Alimentação pesa cada vez mais no orçamento
Ir ao supermercado em Curitiba já não é uma experiência tão confortável para a classe média.
Carnes, laticínios, frutas, hortaliças e produtos industrializados acumulam aumentos que muitas famílias sentem diretamente no carrinho de compras.
Mesmo com a forte concorrência entre redes como o Grupo Muffato, o Festval, o Condor e o Angeloni, o consumidor percebe que o orçamento mensal destinado à alimentação cresceu significativamente.
Restaurantes também acompanharam essa tendência.
O tradicional almoço executivo, que durante anos foi uma alternativa econômica para trabalhadores da região central, passou a custar valores que frequentemente superam R$ 40 por pessoa.
Mobilidade já não é tão barata
Curitiba continua sendo referência em planejamento urbano e transporte coletivo. Porém, para muitos moradores, deslocar-se pela cidade pesa mais no orçamento do que no passado.
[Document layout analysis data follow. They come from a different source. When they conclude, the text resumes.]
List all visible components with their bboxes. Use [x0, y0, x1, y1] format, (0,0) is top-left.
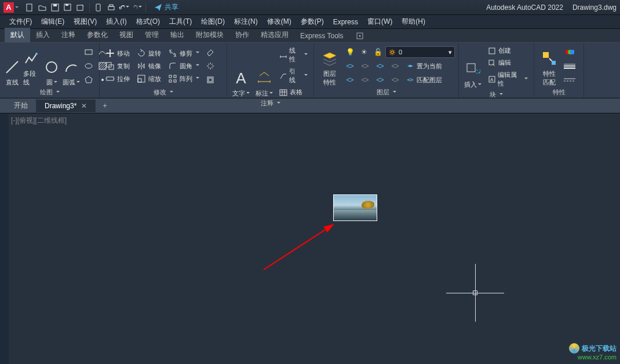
line-button[interactable]: 直线: [3, 45, 21, 87]
save-icon[interactable]: [50, 2, 60, 13]
layerthw-icon[interactable]: [359, 73, 371, 86]
trim-button[interactable]: 修剪: [166, 47, 202, 59]
redo-icon[interactable]: [132, 2, 142, 13]
close-tab-icon[interactable]: ✕: [81, 102, 87, 110]
panel-annot-title[interactable]: 注释: [231, 98, 310, 108]
layer-lock-icon[interactable]: 🔓: [371, 46, 384, 58]
layerprv-icon[interactable]: [389, 73, 402, 86]
mirror-button[interactable]: 镜像: [134, 60, 163, 72]
scale-button[interactable]: 缩放: [134, 73, 163, 84]
move-button[interactable]: 移动: [103, 47, 132, 59]
explode-icon[interactable]: [204, 60, 217, 72]
layerlck-icon[interactable]: [389, 60, 402, 72]
layer-bulb-icon[interactable]: 💡: [344, 46, 356, 58]
stretch-button[interactable]: 拉伸: [103, 73, 132, 84]
polyline-button[interactable]: 多段线: [23, 45, 41, 87]
panel-draw-title[interactable]: 绘图: [3, 87, 96, 97]
tab-drawing3[interactable]: Drawing3* ✕: [37, 100, 96, 112]
tab-output[interactable]: 输出: [165, 28, 190, 42]
layeriso-icon[interactable]: [344, 60, 356, 72]
ellipse-icon[interactable]: [82, 60, 95, 72]
menu-insert[interactable]: 插入(I): [103, 16, 130, 28]
panel-layer-title[interactable]: 图层: [318, 87, 455, 97]
mobile-icon[interactable]: [93, 2, 104, 13]
polygon-icon[interactable]: [82, 73, 95, 86]
tab-expresstools[interactable]: Express Tools: [294, 30, 349, 42]
table-button[interactable]: 表格: [277, 87, 310, 98]
tab-annotate[interactable]: 注释: [56, 28, 81, 42]
match-layer-button[interactable]: 匹配图层: [404, 73, 444, 86]
offset-icon[interactable]: [204, 73, 217, 86]
saveas-icon[interactable]: [63, 2, 73, 13]
dimension-button[interactable]: 标注: [254, 45, 275, 98]
menu-modify[interactable]: 修改(M): [264, 16, 295, 28]
layer-sun-icon[interactable]: ☀: [358, 46, 370, 58]
block-insert-button[interactable]: 插入: [462, 45, 483, 89]
copy-button[interactable]: 复制: [103, 60, 132, 72]
menu-express[interactable]: Express: [330, 17, 362, 27]
fillet-button[interactable]: 圆角: [166, 60, 202, 72]
menu-edit[interactable]: 编辑(E): [38, 16, 68, 28]
menu-help[interactable]: 帮助(H): [398, 16, 429, 28]
crosshair-cursor: [446, 264, 504, 322]
menu-draw[interactable]: 绘图(D): [198, 16, 228, 28]
bylayer-color-icon[interactable]: [563, 46, 576, 58]
tab-manage[interactable]: 管理: [139, 28, 165, 42]
tab-parametric[interactable]: 参数化: [81, 28, 114, 42]
array-button[interactable]: 阵列: [166, 73, 202, 84]
panel-block-title[interactable]: 块: [462, 89, 530, 99]
block-create-button[interactable]: 创建: [486, 45, 530, 56]
circle-button[interactable]: 圆: [43, 45, 60, 87]
tab-overflow-icon[interactable]: [353, 30, 366, 42]
layer-combo[interactable]: 🔅0▾: [385, 46, 455, 58]
text-button[interactable]: A文字: [231, 45, 251, 98]
layer-props-button[interactable]: 图层 特性: [318, 45, 341, 87]
layerulk-icon[interactable]: [374, 73, 386, 86]
tab-default[interactable]: 默认: [5, 28, 30, 42]
layerfrz-icon[interactable]: [374, 60, 386, 72]
rect-icon[interactable]: [82, 46, 95, 58]
menu-file[interactable]: 文件(F): [6, 16, 35, 28]
tab-start[interactable]: 开始: [6, 98, 37, 113]
inserted-image[interactable]: [333, 194, 377, 221]
tab-view[interactable]: 视图: [114, 28, 139, 42]
set-current-button[interactable]: 置为当前: [404, 60, 444, 72]
menu-dim[interactable]: 标注(N): [231, 16, 261, 28]
new-icon[interactable]: [24, 2, 35, 13]
svg-rect-5: [77, 5, 83, 10]
linetype-icon[interactable]: [563, 73, 576, 86]
menu-view[interactable]: 视图(V): [70, 16, 100, 28]
block-attrib-button[interactable]: A编辑属性: [486, 69, 530, 89]
block-edit-button[interactable]: 编辑: [486, 57, 530, 68]
linear-button[interactable]: 线性: [277, 45, 310, 65]
layerun-icon[interactable]: [344, 73, 356, 86]
arc-button[interactable]: 圆弧: [63, 45, 80, 87]
lineweight-icon[interactable]: [563, 60, 576, 72]
menu-tools[interactable]: 工具(T): [166, 16, 195, 28]
undo-icon[interactable]: [119, 2, 129, 13]
web-save-icon[interactable]: [75, 2, 86, 13]
tab-insert[interactable]: 插入: [30, 28, 56, 42]
match-props-button[interactable]: 特性 匹配: [538, 45, 561, 87]
panel-modify-title[interactable]: 修改: [103, 87, 223, 97]
new-tab-button[interactable]: ＋: [98, 100, 112, 112]
paper-plane-icon: [154, 3, 162, 12]
tab-addins[interactable]: 附加模块: [190, 28, 229, 42]
menu-params[interactable]: 参数(P): [297, 16, 327, 28]
share-button[interactable]: 共享: [154, 2, 178, 12]
tab-collab[interactable]: 协作: [229, 28, 255, 42]
menu-format[interactable]: 格式(O): [133, 16, 163, 28]
erase-icon[interactable]: [204, 46, 217, 58]
print-icon[interactable]: [106, 2, 116, 13]
tab-featured[interactable]: 精选应用: [255, 28, 294, 42]
viewport-label[interactable]: [-][俯视][二维线框]: [11, 116, 67, 126]
app-logo[interactable]: A: [3, 2, 14, 13]
panel-block: 插入 创建 编辑 A编辑属性 块: [459, 43, 534, 98]
open-icon[interactable]: [37, 2, 48, 13]
layeroff-icon[interactable]: [359, 60, 371, 72]
panel-props-title[interactable]: 特性: [538, 87, 580, 97]
rotate-button[interactable]: 旋转: [134, 47, 163, 59]
model-viewport[interactable]: [-][俯视][二维线框] 极光下载站 www.xz7.com: [9, 113, 620, 364]
leader-button[interactable]: 引线: [277, 66, 310, 86]
menu-window[interactable]: 窗口(W): [364, 16, 396, 28]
A tarifa do transporte público, os custos de combustível, estacionamentos, manutenção de veículos e aplicativos de transporte criaram um cenário em que a mobilidade representa parcela relevante das despesas mensais.
Além disso, o crescimento urbano ampliou deslocamentos entre Curitiba e municípios da Região Metropolitana, como São José dos Pinhais, Colombo, Pinhais e Araucária.
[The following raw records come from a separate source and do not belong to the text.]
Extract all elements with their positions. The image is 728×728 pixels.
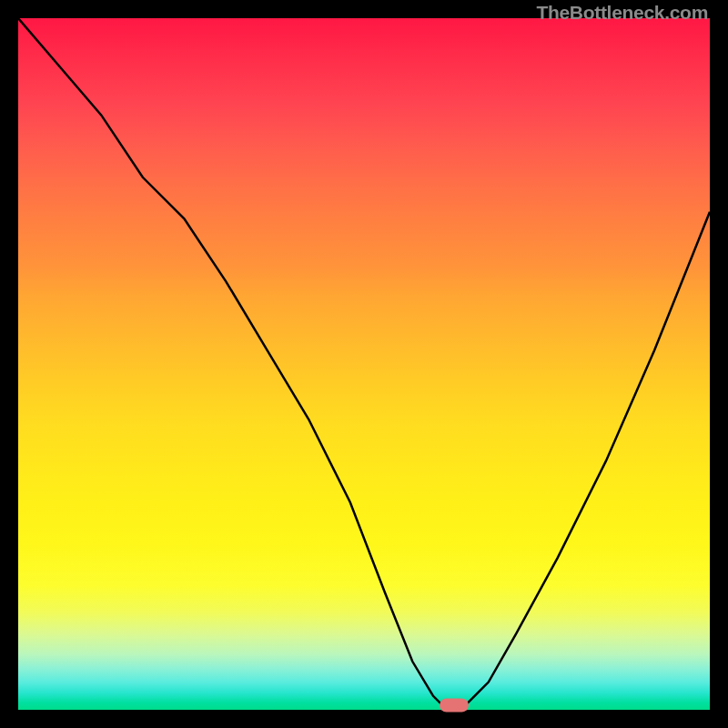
- plot-area: [18, 18, 710, 710]
- chart-container: TheBottleneck.com: [0, 0, 728, 728]
- curve-path: [18, 18, 710, 710]
- optimal-marker: [440, 698, 469, 712]
- watermark-label: TheBottleneck.com: [536, 2, 708, 24]
- bottleneck-curve: [18, 18, 710, 710]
Muitos trabalhadores moram mais longe do centro para economizar no aluguel, mas acabam gastando mais tempo e dinheiro com transporte.
O custo invisível dos serviços
Há outro fator que pesa no orçamento e muitas vezes passa despercebido.
Mensalidades escolares, planos de saúde, academias, internet, streaming, serviços domésticos e atividades extracurriculares registraram reajustes acima da percepção de renda de boa parte da população.
O efeito acumulado é significativo.
Uma família que há dez anos conseguia manter um padrão confortável de vida com renda típica de classe média hoje precisa de ganhos consideravelmente maiores para sustentar o mesmo padrão de consumo.
Curitiba continua mais barata que outras capitais?
Em muitos aspectos, sim.
Quando comparada a capitais como São Paulo, Rio de Janeiro ou Florianópolis em determinadas regiões valorizadas, Curitiba ainda apresenta custos relativamente mais equilibrados.
Porém, a diferença diminuiu.
A valorização imobiliária, a chegada de novos moradores atraídos pela qualidade de vida e a expansão de investimentos privados elevaram os preços em diversos setores da economia local.
Uma cidade mais desejada e mais cara
Existe uma contradição interessante.
Parte do aumento do custo de vida é consequência do próprio sucesso de Curitiba.
A cidade continua atraindo estudantes, profissionais qualificados, aposentados, investidores e famílias de outras regiões do país. Quanto maior a procura, maior a pressão sobre imóveis, serviços e infraestrutura.
O que antes era uma vantagem competitiva — oferecer qualidade de vida com custo moderado — está se transformando em um desafio para milhares de moradores.
O futuro da classe média curitibana
Especialistas em urbanismo e economia observam que Curitiba enfrenta um fenômeno semelhante ao de outras cidades consideradas bem-sucedidas.
À medida que a cidade se valoriza, parte da população de renda média passa a buscar alternativas em municípios vizinhos ou em bairros mais afastados.
O desafio para os próximos anos será equilibrar crescimento econômico, valorização imobiliária e acessibilidade financeira.
Porque, para muitos moradores, a questão já não é apenas viver bem em Curitiba.
É conseguir continuar vivendo nela.
Fontes
Instituto Brasileiro de Geografia e Estatística (IBGE); Índice FipeZap de Locação Residencial; Instituto Paranaense de Desenvolvimento Econômico e Social (IPARDES); Departamento Intersindical de Estatística e Estudos Socioeconômicos (DIEESE); Prefeitura de Curitiba; estudos do mercado imobiliário paranaense; relatórios do setor supermercadista e de mobilidade urbana.